Material provided →
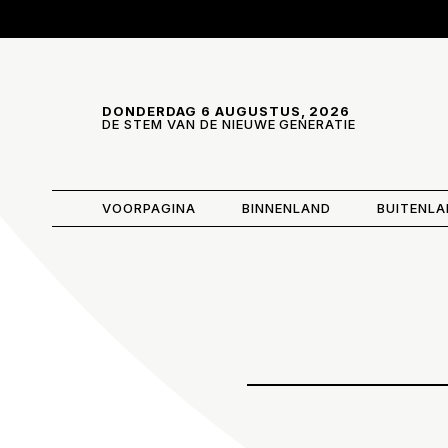
Skip and go to content
Directly to navigation
DONDERDAG 6 AUGUSTUS, 2026
DE STEM VAN DE NIEUWE GENERATIE
VOORPAGINA
BINNENLAND
BUITENL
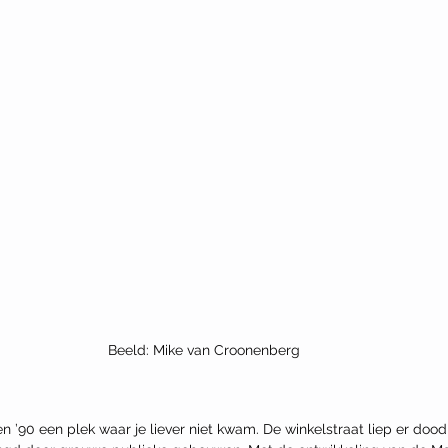
Beeld: Mike van Croonenberg
n ’90 een plek waar je liever niet kwam. De winkelstraat liep er dood 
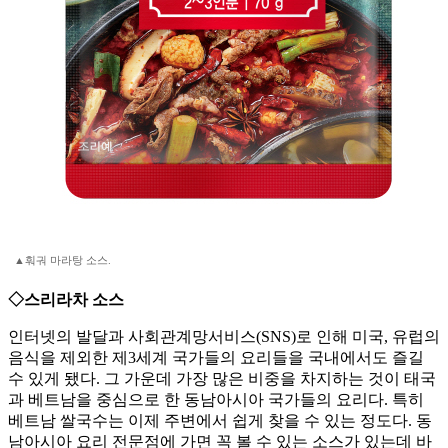
▲훠궈 마라탕 소스.
◇스리라차 소스
인터넷의 발달과 사회관계망서비스(SNS)로 인해 미국, 유럽의
음식을 제외한 제3세계 국가들의 요리들을 국내에서도 즐길
수 있게 됐다. 그 가운데 가장 많은 비중을 차지하는 것이 태국
과 베트남을 중심으로 한 동남아시아 국가들의 요리다. 특히
베트남 쌀국수는 이제 주변에서 쉽게 찾을 수 있는 정도다. 동
남아시아 요리 전문점에 가면 꼭 볼 수 있는 소스가 있는데 바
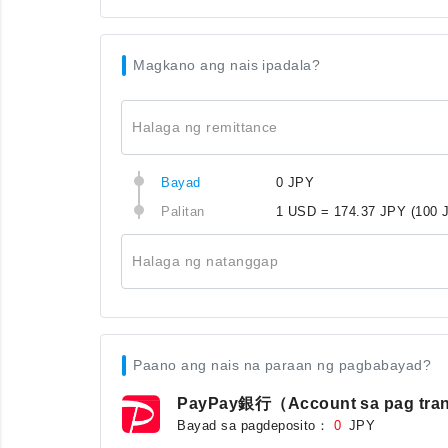
Magkano ang nais ipadala?
Halaga ng remittance
Bayad
0 JPY
Palitan
1 USD = 174.37 JPY
(100 
Halaga ng natanggap
Paano ang nais na paraan ng pagbabayad?
PayPay銀行（Account sa pag tra
Bayad sa pagdeposito：
JPY
0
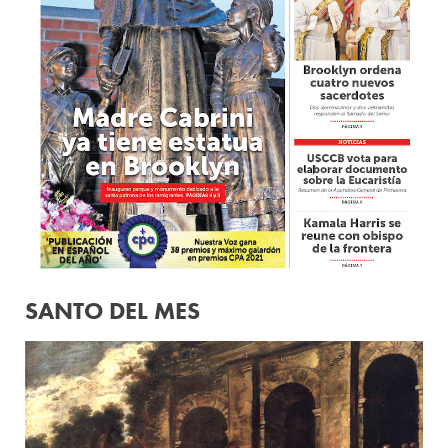
SANTO DEL MES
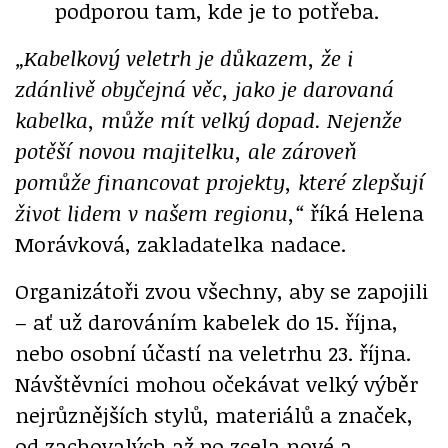
podporou tam, kde je to potřeba.
„Kabelkový veletrh je důkazem, že i
zdánlivě obyčejná věc, jako je darovaná
kabelka, může mít velký dopad. Nejenže
potěší novou majitelku, ale zároveň
pomůže financovat projekty, které zlepšují
život lidem v našem regionu,“
říká Helena
Morávková, zakladatelka nadace.
Organizátoři zvou všechny, aby se zapojili
– ať už darováním kabelek do 15. října,
nebo osobní účastí na veletrhu 23. října.
Návštěvníci mohou očekávat velký výběr
nejrůznějších stylů, materiálů a značek,
od zachovalých až po zcela nové a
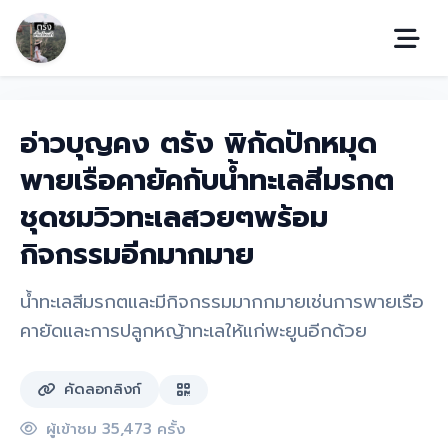
อ่าวบุญคง ตรัง พิกัดปักหมุด
พายเรือคายัคกับน้ำทะเลสีมรกต
ชุดชมวิวทะเลสวยๆพร้อม
กิจกรรมอีกมากมาย
น้ำทะเลสีมรกตและมีกิจกรรมมากกมายเช่นการพายเรือ
คายัดและการปลูกหญ้าทะเลให้แก่พะยูนอีกด้วย
คัดลอกลิงก์
ผู้เข้าชม 35,473 ครั้ง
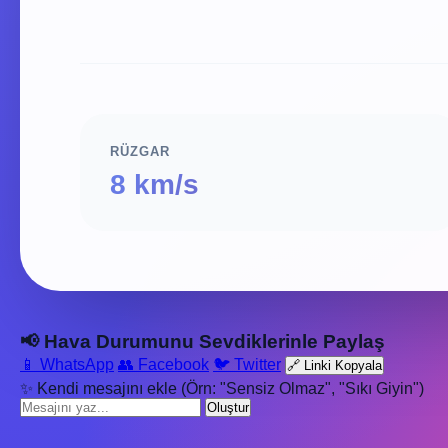
RÜZGAR
8 km/s
📢 Hava Durumunu Sevdiklerinle Paylaş
📱 WhatsApp
👥 Facebook
🐦 Twitter
🔗 Linki Kopyala
✨ Kendi mesajını ekle (Örn: "Sensiz Olmaz", "Sıkı Giyin")
Oluştur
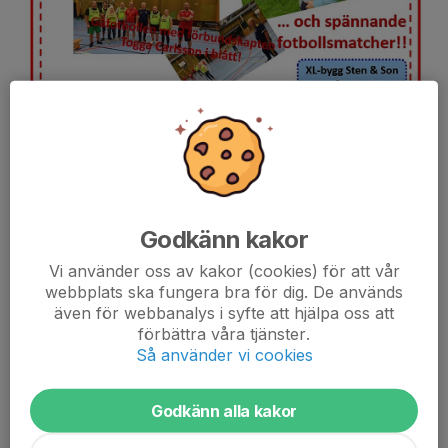
Nordiadagen 20 augusti 2023 bjöd på hinderbanetävling.
tipspromenad och en massa fotboll.
Resultaten för hinderbanan och tipspromenaden hittar ni under
Godkänn kakor
dokument.
Resultat hinderbanetävling
Vi använder oss av kakor (cookies) för att vår
Resultat Tipspromenad
webbplats ska fungera bra för dig. De används
även för webbanalys i syfte att hjälpa oss att
Vi ses nästa...
förbättra våra tjänster.
Så använder vi cookies
Läs mer
Godkänn alla kakor
Invigning av hinderbanan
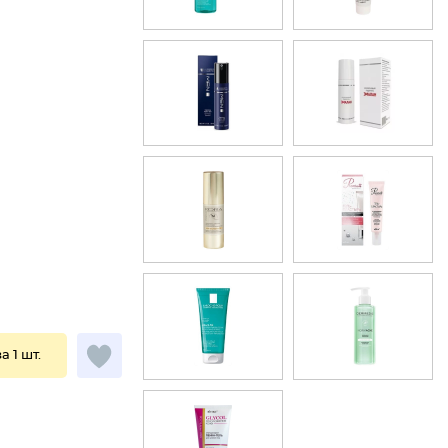
за 1 шт.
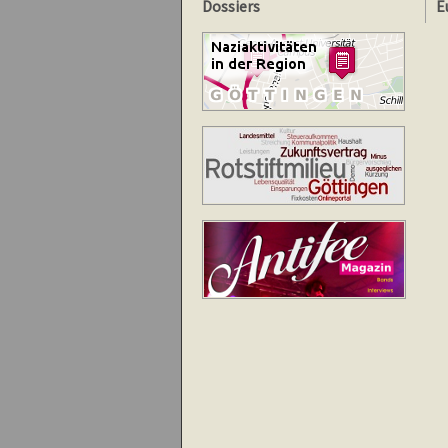
Dossiers
E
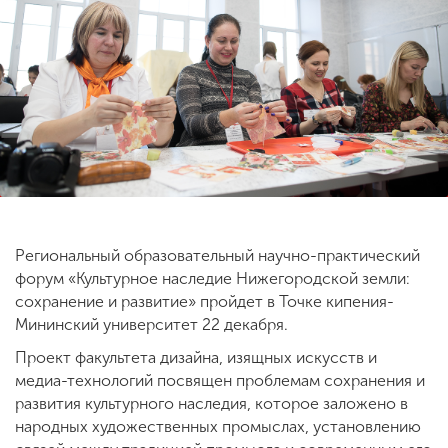
ENG
SPN
CHI
Приемная
комиссия
+7 (831) 262-26-20
Региональный образовательный научно-практический
форум «Культурное наследие Нижегородской земли:
сохранение и развитие» пройдет в Точке кипения-
Мининский университет 22 декабря.
Проект факультета дизайна, изящных искусств и
медиа-технологий посвящен проблемам сохранения и
развития культурного наследия, которое заложено в
народных художественных промыслах, установлению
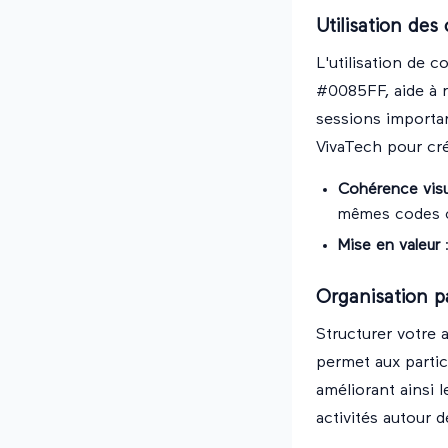
Utilisation de
L'utilisation de 
#0085FF, aide à r
sessions importa
VivaTech pour cré
Cohérence visu
mêmes codes c
Mise en valeur
:
Organisation p
Structurer votre a
permet aux partic
améliorant ainsi 
activités autour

What you have to do → Copy every line that includes the string "hinderbanan" from the material above.

Solved problem →
Resultaten för hinderbanan och tipspromenaden hittar ni under
Invigning av hinderbanan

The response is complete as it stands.